I’m using asyncio and ProcessPoolExecutor to run a piece of blocking code like this:
result = await loop.run_in_executor(pool, long_running_function)
I don’t want long_running_function to last more than 2 seconds and I can’t do proper timeout handling within it because that function comes from a third-party library.
What are my options?
- Add a timeout dectorator to
long_running_function?
https://pypi.org/project/timeout-decorator/ - Use Pebble https://pebble.readthedocs.io/en/latest/#pools-and-asyncio
Which is the best option?
This q is very close to Timeout handling while using run_in_executor and asyncio, for which no workaround was reported.
It’s been a few years. Is there a workaround?
If you have no control over the target long-running code, this is tricky. If that is Python, however, it should be possible to modify the called function by decorating it (i.e. having a wrapper call to the other function) – the problem is, wrappers can’t add timeout checking code inside the other function. And they can’t “kill” it after a timeout, even it is called in another thread.
But, since you are running things in other process: unlike threads, subprocess can be killed from an external thread in another process. But you are running a concurrent.futures compatible executor: simply killing the target process would kill one of the workers, and ordinry stdlib’s ProcessPoolExecutor
would just be crippled if you did that – probably taking the whole executor down.
If Pebble’s docs say that one of their specializations is exactly to allow timeouts when running things in an executor – so, that is the way to go.
Without recurring to Pebble, though, here is what I’d do: have a target controlling wrapper function that would be called by the executor: it would create a single working process and handle timeouts by killing their working process if needed. (And it could even handle control events sent over a queue).
Or, to reduce the overhead of one extra process per worker, I’d maybe create a specialized Executor that would handle the timeouts, using the main process asyncio loop itself (that is likely what Pebble already does).

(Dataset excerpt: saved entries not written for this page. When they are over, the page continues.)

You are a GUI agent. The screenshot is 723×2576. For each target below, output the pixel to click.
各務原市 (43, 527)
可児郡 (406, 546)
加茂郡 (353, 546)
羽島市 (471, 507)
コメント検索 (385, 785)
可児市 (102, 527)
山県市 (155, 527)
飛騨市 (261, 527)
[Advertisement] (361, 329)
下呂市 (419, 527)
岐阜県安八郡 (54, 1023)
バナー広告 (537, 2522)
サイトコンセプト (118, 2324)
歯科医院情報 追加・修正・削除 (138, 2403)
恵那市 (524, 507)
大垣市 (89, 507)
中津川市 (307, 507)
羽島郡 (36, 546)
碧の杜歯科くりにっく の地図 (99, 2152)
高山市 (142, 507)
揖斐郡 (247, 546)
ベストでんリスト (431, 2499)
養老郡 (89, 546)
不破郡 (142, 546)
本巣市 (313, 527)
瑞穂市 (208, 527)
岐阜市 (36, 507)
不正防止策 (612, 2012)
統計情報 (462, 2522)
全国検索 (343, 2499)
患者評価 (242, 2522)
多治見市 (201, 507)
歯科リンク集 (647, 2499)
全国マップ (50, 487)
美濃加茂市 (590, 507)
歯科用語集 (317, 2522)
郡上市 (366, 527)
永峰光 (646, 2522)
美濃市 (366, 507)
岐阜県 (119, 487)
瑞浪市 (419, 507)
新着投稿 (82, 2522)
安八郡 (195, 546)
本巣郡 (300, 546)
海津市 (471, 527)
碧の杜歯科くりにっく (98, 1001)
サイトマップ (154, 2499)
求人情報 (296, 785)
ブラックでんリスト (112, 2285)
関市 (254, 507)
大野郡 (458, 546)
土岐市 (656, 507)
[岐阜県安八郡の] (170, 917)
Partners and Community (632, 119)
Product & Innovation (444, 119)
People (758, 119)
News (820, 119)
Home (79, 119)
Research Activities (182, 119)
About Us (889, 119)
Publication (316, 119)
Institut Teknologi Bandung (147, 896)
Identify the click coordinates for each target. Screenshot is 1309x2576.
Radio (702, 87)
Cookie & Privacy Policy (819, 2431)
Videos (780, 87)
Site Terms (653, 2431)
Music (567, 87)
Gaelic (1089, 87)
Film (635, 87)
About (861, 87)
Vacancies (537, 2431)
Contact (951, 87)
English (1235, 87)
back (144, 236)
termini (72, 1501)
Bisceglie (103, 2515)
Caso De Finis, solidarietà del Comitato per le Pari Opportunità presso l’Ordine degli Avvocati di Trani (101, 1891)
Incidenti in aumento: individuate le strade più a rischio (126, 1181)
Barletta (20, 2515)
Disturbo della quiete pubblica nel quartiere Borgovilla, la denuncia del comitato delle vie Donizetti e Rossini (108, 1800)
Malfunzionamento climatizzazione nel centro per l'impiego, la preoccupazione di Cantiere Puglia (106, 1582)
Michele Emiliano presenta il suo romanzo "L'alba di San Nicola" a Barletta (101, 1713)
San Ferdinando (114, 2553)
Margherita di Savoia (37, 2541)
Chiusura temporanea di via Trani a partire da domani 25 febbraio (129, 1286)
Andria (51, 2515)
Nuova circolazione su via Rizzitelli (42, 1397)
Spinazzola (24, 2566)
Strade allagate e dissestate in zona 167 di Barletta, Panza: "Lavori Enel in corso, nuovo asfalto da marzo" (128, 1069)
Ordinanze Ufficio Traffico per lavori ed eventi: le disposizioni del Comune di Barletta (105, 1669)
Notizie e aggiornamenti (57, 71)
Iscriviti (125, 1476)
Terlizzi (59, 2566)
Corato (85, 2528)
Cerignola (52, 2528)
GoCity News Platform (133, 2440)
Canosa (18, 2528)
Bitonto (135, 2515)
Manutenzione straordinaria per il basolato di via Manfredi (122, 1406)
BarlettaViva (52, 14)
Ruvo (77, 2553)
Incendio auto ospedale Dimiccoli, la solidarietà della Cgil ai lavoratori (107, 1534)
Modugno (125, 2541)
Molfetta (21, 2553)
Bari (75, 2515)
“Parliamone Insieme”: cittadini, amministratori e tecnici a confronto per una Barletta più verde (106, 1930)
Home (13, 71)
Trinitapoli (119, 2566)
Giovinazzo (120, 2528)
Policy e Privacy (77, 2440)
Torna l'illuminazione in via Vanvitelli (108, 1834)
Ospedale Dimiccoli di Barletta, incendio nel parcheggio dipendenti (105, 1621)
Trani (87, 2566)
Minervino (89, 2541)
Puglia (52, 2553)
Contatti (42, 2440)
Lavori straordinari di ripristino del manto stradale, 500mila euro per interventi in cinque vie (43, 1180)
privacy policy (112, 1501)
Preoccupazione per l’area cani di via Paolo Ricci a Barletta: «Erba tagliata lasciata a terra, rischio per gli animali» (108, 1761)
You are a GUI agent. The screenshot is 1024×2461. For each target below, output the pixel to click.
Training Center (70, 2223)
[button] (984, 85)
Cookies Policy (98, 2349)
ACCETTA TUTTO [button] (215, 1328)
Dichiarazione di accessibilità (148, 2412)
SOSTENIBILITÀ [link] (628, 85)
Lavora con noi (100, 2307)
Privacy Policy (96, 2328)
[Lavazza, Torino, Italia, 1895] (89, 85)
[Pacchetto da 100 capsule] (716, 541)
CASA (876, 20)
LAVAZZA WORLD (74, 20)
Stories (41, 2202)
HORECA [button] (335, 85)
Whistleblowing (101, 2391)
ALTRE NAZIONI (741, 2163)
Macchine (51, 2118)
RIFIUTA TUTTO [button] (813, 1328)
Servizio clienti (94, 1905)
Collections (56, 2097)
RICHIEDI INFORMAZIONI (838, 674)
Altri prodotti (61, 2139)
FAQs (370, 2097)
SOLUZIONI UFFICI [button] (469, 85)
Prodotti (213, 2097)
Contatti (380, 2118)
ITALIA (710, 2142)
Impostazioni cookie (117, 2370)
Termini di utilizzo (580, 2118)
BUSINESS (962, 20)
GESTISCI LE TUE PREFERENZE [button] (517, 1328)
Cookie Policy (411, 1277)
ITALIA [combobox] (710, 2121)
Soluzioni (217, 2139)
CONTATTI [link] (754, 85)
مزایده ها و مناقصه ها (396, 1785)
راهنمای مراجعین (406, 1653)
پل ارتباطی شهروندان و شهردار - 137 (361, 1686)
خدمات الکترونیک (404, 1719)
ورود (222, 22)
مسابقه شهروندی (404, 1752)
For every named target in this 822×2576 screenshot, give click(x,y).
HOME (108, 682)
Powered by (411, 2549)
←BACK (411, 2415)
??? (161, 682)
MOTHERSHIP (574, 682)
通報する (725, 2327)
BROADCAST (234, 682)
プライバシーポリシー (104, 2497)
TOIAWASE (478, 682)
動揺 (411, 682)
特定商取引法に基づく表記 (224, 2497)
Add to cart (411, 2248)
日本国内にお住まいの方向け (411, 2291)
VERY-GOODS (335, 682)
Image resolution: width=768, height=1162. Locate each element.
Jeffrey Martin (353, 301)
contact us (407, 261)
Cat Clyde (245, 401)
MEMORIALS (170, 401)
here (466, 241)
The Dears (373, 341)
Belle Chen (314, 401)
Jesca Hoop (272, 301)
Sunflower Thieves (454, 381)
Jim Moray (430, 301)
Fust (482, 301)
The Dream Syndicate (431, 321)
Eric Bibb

But yes, having a “timeout” for ProcessPoolExecutor tasks could be an enhancement Python could see in a future version – one can “vote” for it in the language’s official topic for ideas at https://discuss.python.org/c/ideas/6
(It would be possible to write such control code here, but taking in account all edge cases relating to subprocesses would be reinventing well oiled wheels that already exist on the stdlib and Pebble, and likely not be suitable for all cases – although it would certainly work for simple cases)